Q2 2024 ransomware stats mirror shifting RaaS panorama – Go Well being Professional
Ransomware statistics for Q2 of 2024 mirror a remodeling ransomware-as-a-service (RaaS) panorama following legislation enforcement shakeups earlier within the 12 months.
ReliaQuest’s Ransomware and Cyber Extortion in Q2 2024 report identifies 1,237 organizations listed on ransomware leak websites, representing a 20% enhance in contrast with Q1 2024.
Nevertheless, the variety of affected organizations noticed solely a miniscule enhance of 1% between the primary half of 2023 and first half of 2024, suggesting that latest occasions have put a damper on the general development development of ransomware assaults.
“Numbers of every month inside Q2 2024 fluctuated considerably, doubtless resulting from upheavals within the RaaS ecosystem that brought about ransomware teams to compete for associates,” ReliaQuest researchers wrote in a weblog submit Monday. “We anticipate a extra constant rise in ransomware incidents within the second half of 2024 as associates resume regular operations.”
Change of guard between previous and new ransomware teams
A significant factor influencing the numbers revealed in ReliaQuest’s report is the affect of legislation enforcement exercise on ransomware’s main gamers.
ALPHV/BlackCat’s withdrawal from the scene following FBI interference and a possible exit rip-off, paired with a weakening of LockBit after its personal legislation enforcement disruption, cleared the best way for newer ransomware gangs like RansomHub, BlackSuit and BlackBasta to recruit extra associates and ramp up actions.
On the identical time, LockBit’s try and rebound from its February takedown was attributed to a spike in claimed victims in the midst of Q2. The group claimed 179 victims on its leak web site in Could, representing greater than a 3rd of that month’s affected organizations, however these numbers fell off in June, resulting in a comparatively quiet month.
ReliaQuest stated that, regardless of the tried comeback, LockBit’s fame amongst fellow cybercriminals was sullied within the wake of its legislation enforcement disruption, with its doubtless false declare of breaching the U.S. Federal Reserve being the newest embarrassment for the previous prime canine.
“Darkish net kind customers remarked that such ‘faux’ claims will doubtless undermine associates’ willingness to collaborate,” ReliaQuest researchers wrote.
In the meantime, rising gamers like RansomHub are making the most of the disillusionment of former ALPHV/BlackCat and LockBit associates, providing recent, profitable alternatives to cybercriminals.
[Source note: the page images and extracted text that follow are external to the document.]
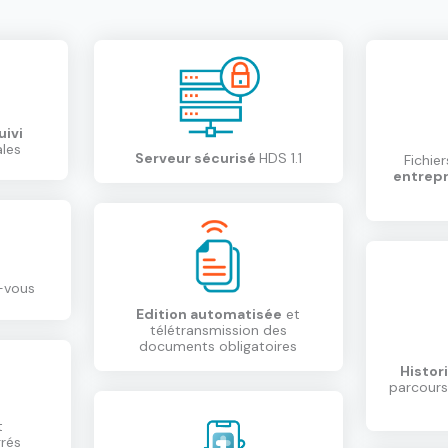
uivi
ales
Serveur sécurisé
HDS 1.1
Fichie
entrepr
-vous
Edition automatisée
et
télétransmission des
documents obligatoires
Histor
parcours
t
rés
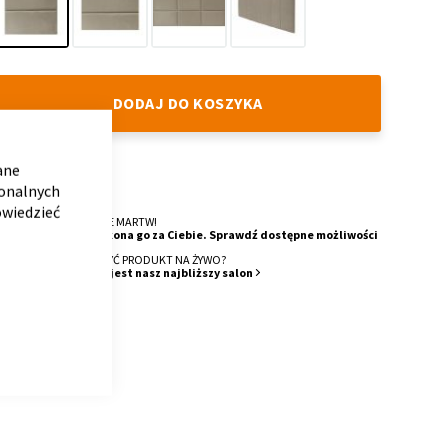
90
120
200
chill
DODAJ DO KOSZYKA
CLOSE
COOKIE
BAR
ane
DOSTAWA
jonalnych
do 8 tygodni.
owiedzieć
O MONTAŻ SIĘ NIE MARTW!
Nasza ekipa wykona go za Ciebie. Sprawdź dostępne możliwości
CHCESZ ZOBACZYĆ PRODUKT NA ŻYWO?
Sprawdź, gdzie jest nasz najbliższy salon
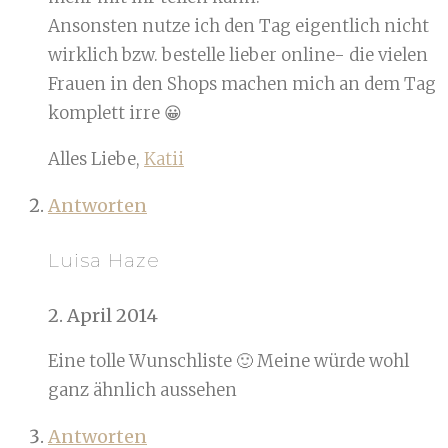
Ansonsten nutze ich den Tag eigentlich nicht
wirklich bzw. bestelle lieber online- die vielen
Frauen in den Shops machen mich an dem Tag
komplett irre 😀
Alles Liebe,
Katii
Antworten
Luisa Haze
2. April 2014
Eine tolle Wunschliste 🙂 Meine würde wohl
ganz ähnlich aussehen
Antworten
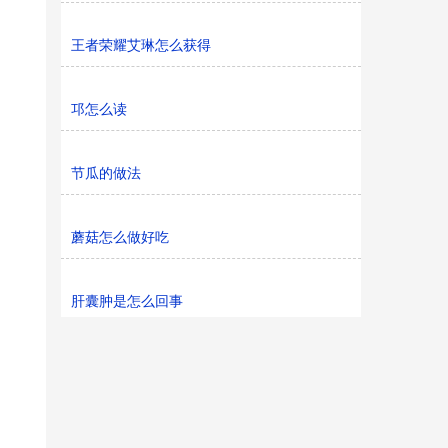
王者荣耀艾琳怎么获得
邛怎么读
节瓜的做法
蘑菇怎么做好吃
肝囊肿是怎么回事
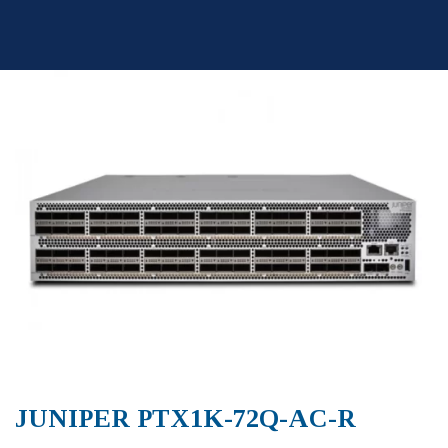
Skip
to
content
JUNIPER PTX1K-72Q-AC-R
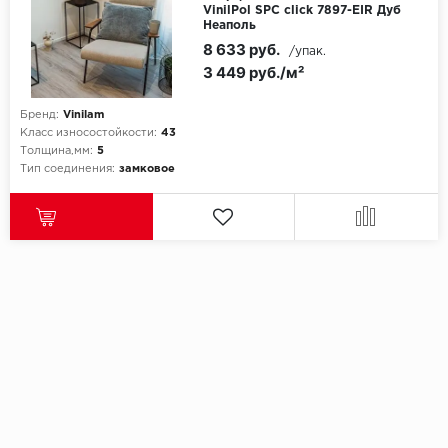
VinilPol SPC click 7897-EIR Дуб
Неаполь
8 633 руб.
/упак.
3 449 руб./м²
Бренд:
Vinilam
Класс износостойкости:
43
Толщина,мм:
5
Тип соединения:
замковое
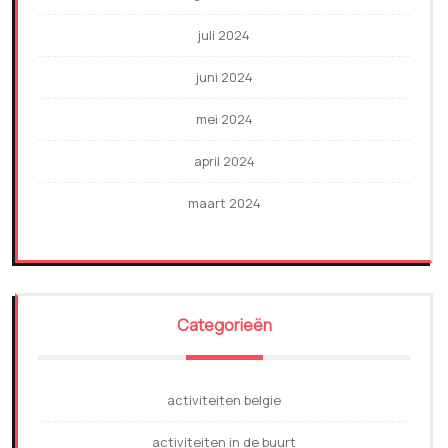
juli 2024
juni 2024
mei 2024
april 2024
maart 2024
Categorieën
activiteiten belgie
activiteiten in de buurt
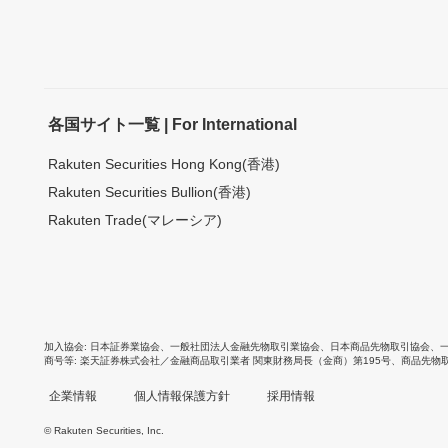
各国サイト一覧 | For International
Rakuten Securities Hong Kong(香港)
Rakuten Securities Bullion(香港)
Rakuten Trade(マレーシア)
加入協会
日本証券業協会
、
一般社団法人金融先物取引業協会
、
日本商品先物取引協会
、
商号等
楽天証券株式会社／金融商品取引業者 関東財務局長（金商）第195号、商品先物
企業情報
個人情報保護方針
採用情報
© Rakuten Securities, Inc.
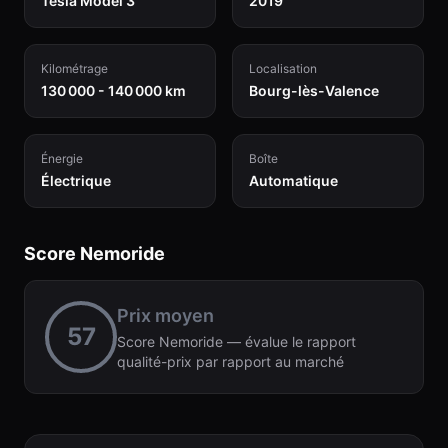
Tesla Model 3
2019
Kilométrage
Localisation
130 000 - 140 000 km
Bourg-lès-Valence
Énergie
Boîte
Électrique
Automatique
Score Nemoride
Prix moyen
57
Score Nemoride — évalue le rapport
qualité-prix par rapport au marché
RansomHub’s rise to fame was kicked off after its recruitment of former ALPHV/BlackCat affiliate notchy, which led to a second extortion try towards Change Healthcare.
Not like ALPHV/BlackCat, which allegedly took off with a $22 million ransom paid by UnitedHealth Group with out paying out notchy’s share, RansomHub permits associates to gather ransom funds themselves and solely ship a ten% in the reduction of to the group.
This makes RansomHub an particularly engaging accomplice for financially motivated cybercriminals, together with former associates of ALPHV/BlackCat and LockBit, and encourages concentrating on of “large sport” organizations which can be prone to pay bigger ransoms. These components doubtless led to the 243% enhance in claimed RansomHub victims between Q1 and Q2 of 2024, and the disproportionately excessive quantity of U.S. organizations focused as a result of notion that U.S.-based corporations usually tend to make excessive ransom funds.
BlackSuit was additionally famous as a rising contender within the ransomware ecosystem, seeing a 194% enhance in victims claimed on its leak web site between Q1 and Q2. ReliaQuest predicts that teams like RansomHub and BlackSuit will proceed to see rising exercise in the course of the second half of the 12 months as extra associates are recruited, together with these leaping ship from LockBit.
Preliminary entry by way of stolen credentials, provide chain assaults anticipated to extend
ReliaQuest’s report additionally factors to altering techniques amongst cyberattackers, pointing to a possible shift in preliminary entry vectors. Researchers recognized a 30% enhance in cybercriminal market listings for infostealer logs, suggesting that uncovered credentials will turn out to be a extra outstanding supply of preliminary entry in future ransomware and extortion assaults.
The breach of credentials of roughly 165 clients of information cloud firm Snowflake is one instance of this rising assault vector, with indicators that risk actors are leveraging the stolen credentials in extortion-only schemes. As extra decryption keys for ransomware strains turn out to be out there resulting from elevated legislation enforcement exercise, extortion-only assaults might steadily rise to displace double-extortion ransomware assaults, ReliaQuest predicts.
Software program provide chain assaults are additionally a priority resulting from elevated concentrating on of know-how corporations by ransomware teams, with the potential for secondary assaults towards clients of the breached software program suppliers. ReliaQuest famous a 35% enhance in ransomware victims from the skilled, scientific and technical providers (PSTS) sector, which incorporates software program corporations.